It is possible to make a good summer pudding using some frozen fruit. It is not, however, possible to make a good summer pudding using all frozen fruit, as the quality of the juice is diminished. Strawberries are not good, and too many blackberries or blackcurrants will result in purple juice rather than rich crimson.
1 loaf white bread, thinly sliced, crusts removed
½ cup water
125 g sugar
125 g redcurrants, stripped from their stalks
125 g loganberries, or mulberries
375 g raspberries
Put water and sugar into a large non-reactive saucepan. Cover and simmer until sugar has dissolved. Add any frozen fruit now and allow it to thaw. Tip in fresh fruit and give a good stir. Cover and allow fruit to return to a boil, then remove from heat. Stand a colander or muslin-lined strainer over a bowl and tip in fruit and liquid. Leave until juice has drained into bowl. Reserve juice. Allow fruit to cool completely.

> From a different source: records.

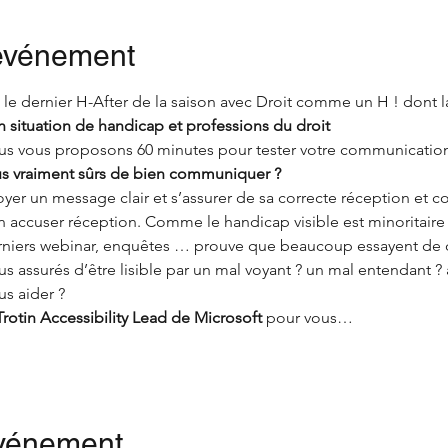
'événement
st le dernier H-After de la saison avec Droit comme un H ! dont l
n situation de handicap et professions du droit
s vous proposons 60 minutes pour tester votre communication e
us vraiment sûrs de bien communiquer ?
yer un message clair et s’assurer de sa correcte réception et
en accuser réception. Comme le handicap visible est minoritaire
niers webinar, enquêtes … prouve que beaucoup essayent de c
 assurés d’être lisible par un mal voyant ? un mal entendant ?
s aider ?
Trotin Accessibility Lead de Microsoft 
pour vous…
événement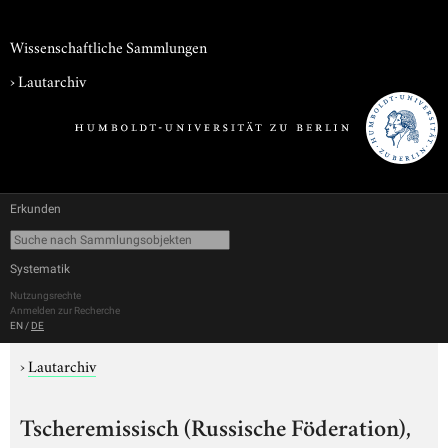
Wissenschaftliche Sammlungen
›
Lautarchiv
Erkunden
Systematik
Nutzungsrechte
Anmelden zur Recherche
EN
/
DE
›
Lautarchiv
Tscheremissisch (Russische Föderation),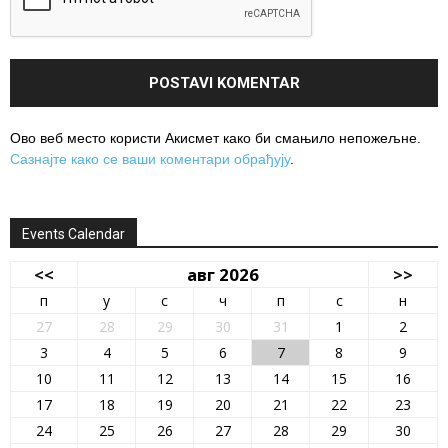
Ово веб место користи Акисмет како би смањило непожељне.
Сазнајте како се ваши коментари обрађују
.
Events Calendar
<<
авг 2026
>>
п
у
с
ч
п
с
н
27
28
29
30
31
1
2
3
4
5
6
7
8
9
10
11
12
13
14
15
16
17
18
19
20
21
22
23
24
25
26
27
28
29
30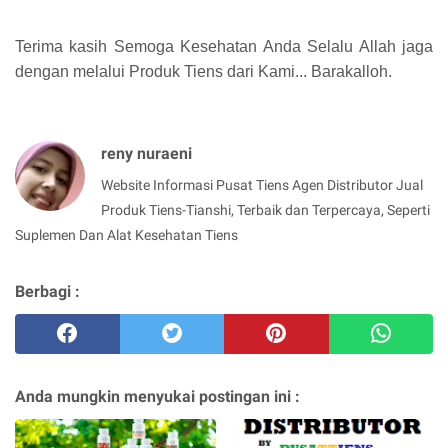
Terima kasih Semoga Kesehatan Anda Selalu Allah jaga
dengan melalui Produk Tiens dari Kami... Barakalloh.
reny nuraeni
Website Informasi Pusat Tiens Agen Distributor Jual
Produk Tiens-Tianshi, Terbaik dan Terpercaya, Seperti
Suplemen Dan Alat Kesehatan Tiens
Berbagi :
Anda mungkin menyukai postingan ini :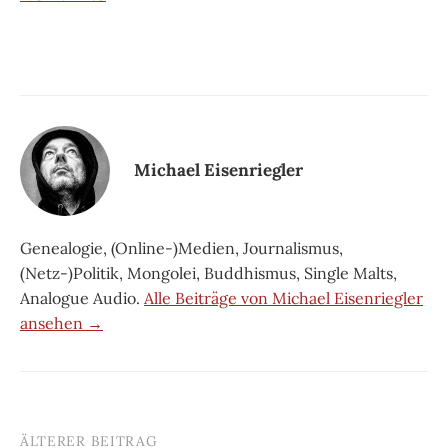
Michael Eisenriegler
Genealogie, (Online-)Medien, Journalismus,
(Netz-)Politik, Mongolei, Buddhismus, Single Malts,
Analogue Audio.
Alle Beiträge von Michael Eisenriegler
ansehen →
ÄLTERER BEITRAG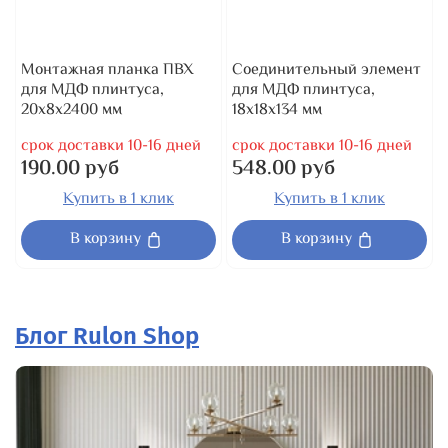
Монтажная планка ПВХ
Соединительный элемент
для МДФ плинтуса,
для МДФ плинтуса,
20x8x2400 мм
18x18x134 мм
срок доставки 10-16 дней
срок доставки 10-16 дней
190.00 руб
548.00 руб
Купить в 1 клик
Купить в 1 клик
В корзину
В корзину
Блог Rulon Shop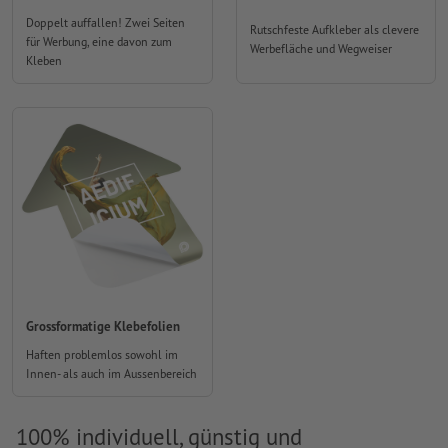
Doppelt auffallen! Zwei Seiten
Rutschfeste Aufkleber als clevere
für Werbung, eine davon zum
Werbefläche und Wegweiser
Kleben
Grossformatige Klebefolien
Haften problemlos sowohl im
Innen- als auch im Aussenbereich
100% individuell, günstig und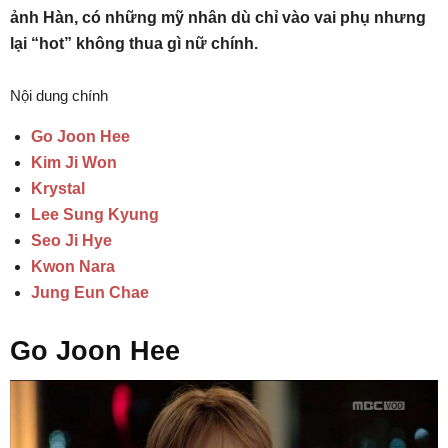
ảnh Hàn, có những mỹ nhân dù chỉ vào vai phụ nhưng
lại “hot” không thua gì nữ chính.
Nội dung chính
Go Joon Hee
Kim Ji Won
Krystal
Lee Sung Kyung
Seo Ji Hye
Kwon Nara
Jung Eun Chae
Go Joon Hee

Meanwhile, cut sufficient triangles of bread to line the bottom of a 1 litre basin. The lining should be a good fit to prevent premature or excessive loss of juice. Cut slices to line sides. Reserve 2–3 slices to form the lid. Put bread-lined basin on a tray with a rim or on a large, rimmed plate. Spoon in drained fruit right to top. Level fruit, then pour over a little reserved juice, so that filling looks wet but is not swimming in liquid (keep any remaining juice for serving). Cover with reserved bread. Place a double sheet of foil over pudding, then press in a saucer that just fits inside rim of basin. Weight saucer with tins and refrigerate pudding overnight or up to 2 days.
To serve, remove weights, saucer and foil. Put a deep serving plate over basin and invert carefully. The pudding should be a deep crimson and some juice will ooze and seep onto the serving plate. If the colour is not as rich as you would like, spoon over some of the extra juice. Offer the remaining juice when the pudding is cut, along with thick cream.